* Work request:
Copy out each line of the material that includes the word "zoals".

---------- Records for processing ----------

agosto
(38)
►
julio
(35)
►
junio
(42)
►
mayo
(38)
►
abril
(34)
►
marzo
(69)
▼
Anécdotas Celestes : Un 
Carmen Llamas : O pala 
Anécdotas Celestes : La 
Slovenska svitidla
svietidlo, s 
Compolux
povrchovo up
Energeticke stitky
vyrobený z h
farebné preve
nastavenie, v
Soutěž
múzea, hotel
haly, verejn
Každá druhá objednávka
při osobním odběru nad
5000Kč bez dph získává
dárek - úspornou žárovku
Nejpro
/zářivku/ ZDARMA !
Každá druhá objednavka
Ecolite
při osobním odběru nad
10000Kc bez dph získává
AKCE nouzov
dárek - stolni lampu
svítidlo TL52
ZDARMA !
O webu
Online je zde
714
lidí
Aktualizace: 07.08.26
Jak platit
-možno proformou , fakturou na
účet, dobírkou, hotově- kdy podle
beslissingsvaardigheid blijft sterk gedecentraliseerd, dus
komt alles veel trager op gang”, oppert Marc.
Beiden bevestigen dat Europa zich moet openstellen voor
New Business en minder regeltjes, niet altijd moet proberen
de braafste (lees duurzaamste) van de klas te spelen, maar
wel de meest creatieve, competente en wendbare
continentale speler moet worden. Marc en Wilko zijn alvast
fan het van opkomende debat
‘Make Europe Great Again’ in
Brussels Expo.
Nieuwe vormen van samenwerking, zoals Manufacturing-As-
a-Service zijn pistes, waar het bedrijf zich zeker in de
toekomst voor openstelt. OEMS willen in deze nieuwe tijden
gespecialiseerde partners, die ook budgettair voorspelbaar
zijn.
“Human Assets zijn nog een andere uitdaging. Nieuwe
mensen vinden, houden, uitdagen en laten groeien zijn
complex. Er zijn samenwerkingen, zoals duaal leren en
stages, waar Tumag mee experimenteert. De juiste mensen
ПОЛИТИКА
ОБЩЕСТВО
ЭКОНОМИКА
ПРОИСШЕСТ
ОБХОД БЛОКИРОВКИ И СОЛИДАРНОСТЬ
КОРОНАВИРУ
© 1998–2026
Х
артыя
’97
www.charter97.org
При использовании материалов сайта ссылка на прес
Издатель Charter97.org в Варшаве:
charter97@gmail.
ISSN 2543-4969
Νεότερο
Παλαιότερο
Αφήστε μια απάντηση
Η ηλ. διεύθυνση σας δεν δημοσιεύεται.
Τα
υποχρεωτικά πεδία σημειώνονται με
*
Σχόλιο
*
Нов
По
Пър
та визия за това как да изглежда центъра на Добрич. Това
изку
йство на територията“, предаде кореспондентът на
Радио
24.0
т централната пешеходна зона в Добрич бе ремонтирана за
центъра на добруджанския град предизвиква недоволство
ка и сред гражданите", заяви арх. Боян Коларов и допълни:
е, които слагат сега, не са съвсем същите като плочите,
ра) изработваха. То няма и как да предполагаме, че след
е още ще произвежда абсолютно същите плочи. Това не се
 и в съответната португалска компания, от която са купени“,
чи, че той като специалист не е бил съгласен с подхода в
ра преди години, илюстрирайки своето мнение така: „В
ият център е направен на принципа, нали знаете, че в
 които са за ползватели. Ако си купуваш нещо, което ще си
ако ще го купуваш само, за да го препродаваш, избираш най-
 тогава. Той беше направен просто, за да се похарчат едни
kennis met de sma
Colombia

----------

* Exercise response:
Nieuwe vormen van samenwerking, zoals Manufacturing-As-
complex. Er zijn samenwerkingen, zoals duaal leren en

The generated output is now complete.